As a result of popular demand, for people with more time, or who want to break up some of the longer days of the original two week tour, we have given you the option to increase Wainwright’s masterpiece by splitting a couple of the longer days. This is the quintessential English hill walking and long distance trail experience: 190 plus miles traversing three national parks and a lot of interesting landscapes, old towns and of course public houses in between! It is amazing to think that this most famous of routes, totally eclipsing the Pennine Way in terms of popularity and variety, is still not classified as a National Trail! Starting at the tiny Cumbrian seaside resort of St. Bees on the Irish Sea we head east, with the wind, into the Lake district to pass by some of its most famous lakes and cross some important passes, with options to extend days (with ascents of peaks such as Helvellyn). Then it is on into the Yorkshire Dales and over the mystical Nine Standards Rig, before following the beautiful River Swale for a couple of days into the old market town of Richmond.

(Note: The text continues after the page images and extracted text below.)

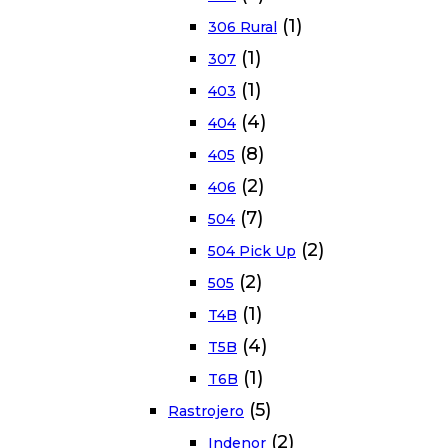
(1)
306 Rural
(1)
307
(1)
403
(4)
404
(8)
405
(2)
406
(7)
504
(2)
504 Pick Up
(2)
505
(1)
T4B
(4)
T5B
(1)
T6B
(5)
Rastrojero
(2)
Indenor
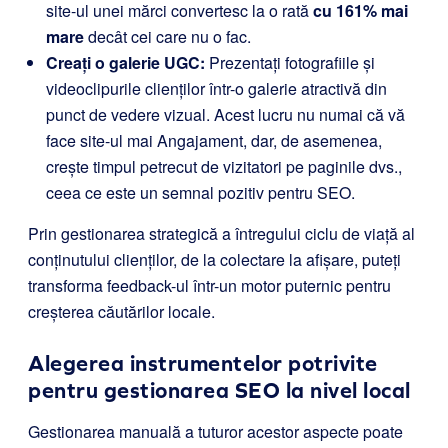
site-ul unei mărci convertesc la o rată
cu 161% mai
mare
decât cei care nu o fac.
Creați o galerie UGC:
Prezentați fotografiile și
videoclipurile clienților într-o galerie atractivă din
punct de vedere vizual. Acest lucru nu numai că vă
face site-ul mai Angajament, dar, de asemenea,
crește timpul petrecut de vizitatori pe paginile dvs.,
ceea ce este un semnal pozitiv pentru SEO.
Prin gestionarea strategică a întregului ciclu de viață al
conținutului clienților, de la colectare la afișare, puteți
transforma feedback-ul într-un motor puternic pentru
creșterea căutărilor locale.
Alegerea instrumentelor potrivite
pentru gestionarea SEO la nivel local
Gestionarea manuală a tuturor acestor aspecte poate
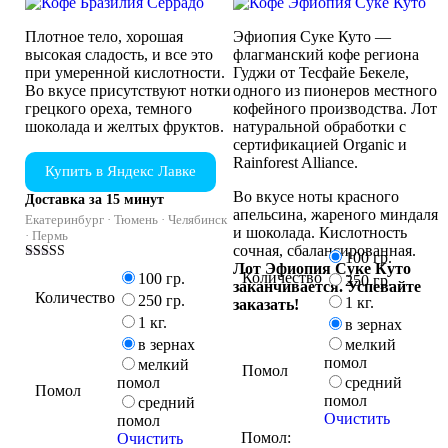
Плотное тело, хорошая
Эфиопия Суке Куто —
высокая сладость, и все это
флагманский кофе региона
при умеренной кислотности.
Гуджи от Тесфайе Бекеле,
Во вкусе присутствуют нотки
одного из пионеров местного
грецкого ореха, темного
кофейного производства. Лот
шоколада и желтых фруктов.
натуральной обработки с
сертификацией Organic и
Rainforest Alliance.
Купить в Яндекс Лавке
Во вкусе ноты красного
Доставка за 15 минут
апельсина, жареного миндаля
Екатеринбург · Тюмень · Челябинск
и шоколада. Кислотность
· Пермь
сочная, сбалансированная.
100 гр.
Лот Эфиопия Суке Куто
Оценка
Количество
100 гр.
250 гр.
4.50
заканчивается. Успевайте
Количество
из 5
250 гр.
1 кг.
заказать!
1 кг.
в зернах
мелкий
в зернах
помол
мелкий
Помол
средний
помол
Помол
помол
средний
Очистить
помол
Помол:
Очистить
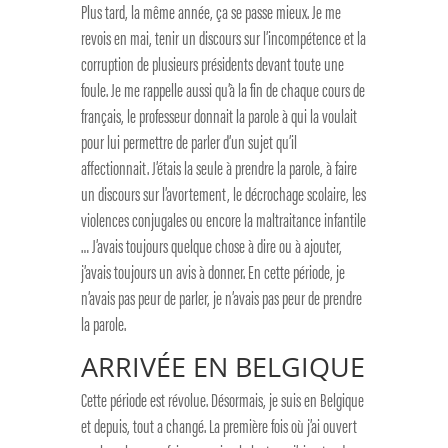
Plus tard, la même année, ça se passe mieux. Je me
revois en mai, tenir un discours sur l’incompétence et la
corruption de plusieurs présidents devant toute une
foule. Je me rappelle aussi qu’à la fin de chaque cours de
français, le professeur donnait la parole à qui la voulait
pour lui permettre de parler d’un sujet qu’il
affectionnait. J’étais la seule à prendre la parole, à faire
un discours sur l’avortement, le décrochage scolaire, les
violences conjugales ou encore la maltraitance infantile
… J’avais toujours quelque chose à dire ou à ajouter,
j’avais toujours un avis à donner. En cette période, je
n’avais pas peur de parler, je n’avais pas peur de prendre
la parole.
ARRIVÉE EN BELGIQUE
Cette période est révolue. Désormais, je suis en Belgique
et depuis, tout a changé. La première fois où j’ai ouvert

There follows a marathon section to link up with the North York Moors National Park from where we roller coaster around to the North Sea Coast to make a triumphant entrance into Robins Hoods Bay where a celebratory pint, bottle of Champagne or ice cream whilst standing in the sea is in order. Along the way you will be amazed at the variety of the dry stone walls, the charming little villages and just how much that you get to eat for a full English cooked breakfast! There are cozy small hotels, guesthouses and pubs to stay at on this tour and these, as well as the rich variety of the people that you meet enroute, reflect something of the great diversity of England.
*Please note that you can also choose from 15, 16, or 18 day options as well as 8,11,12 day sections of Wainwright’s popular route. Scroll down to find an overview of all Coast to Coast walking options to choose from.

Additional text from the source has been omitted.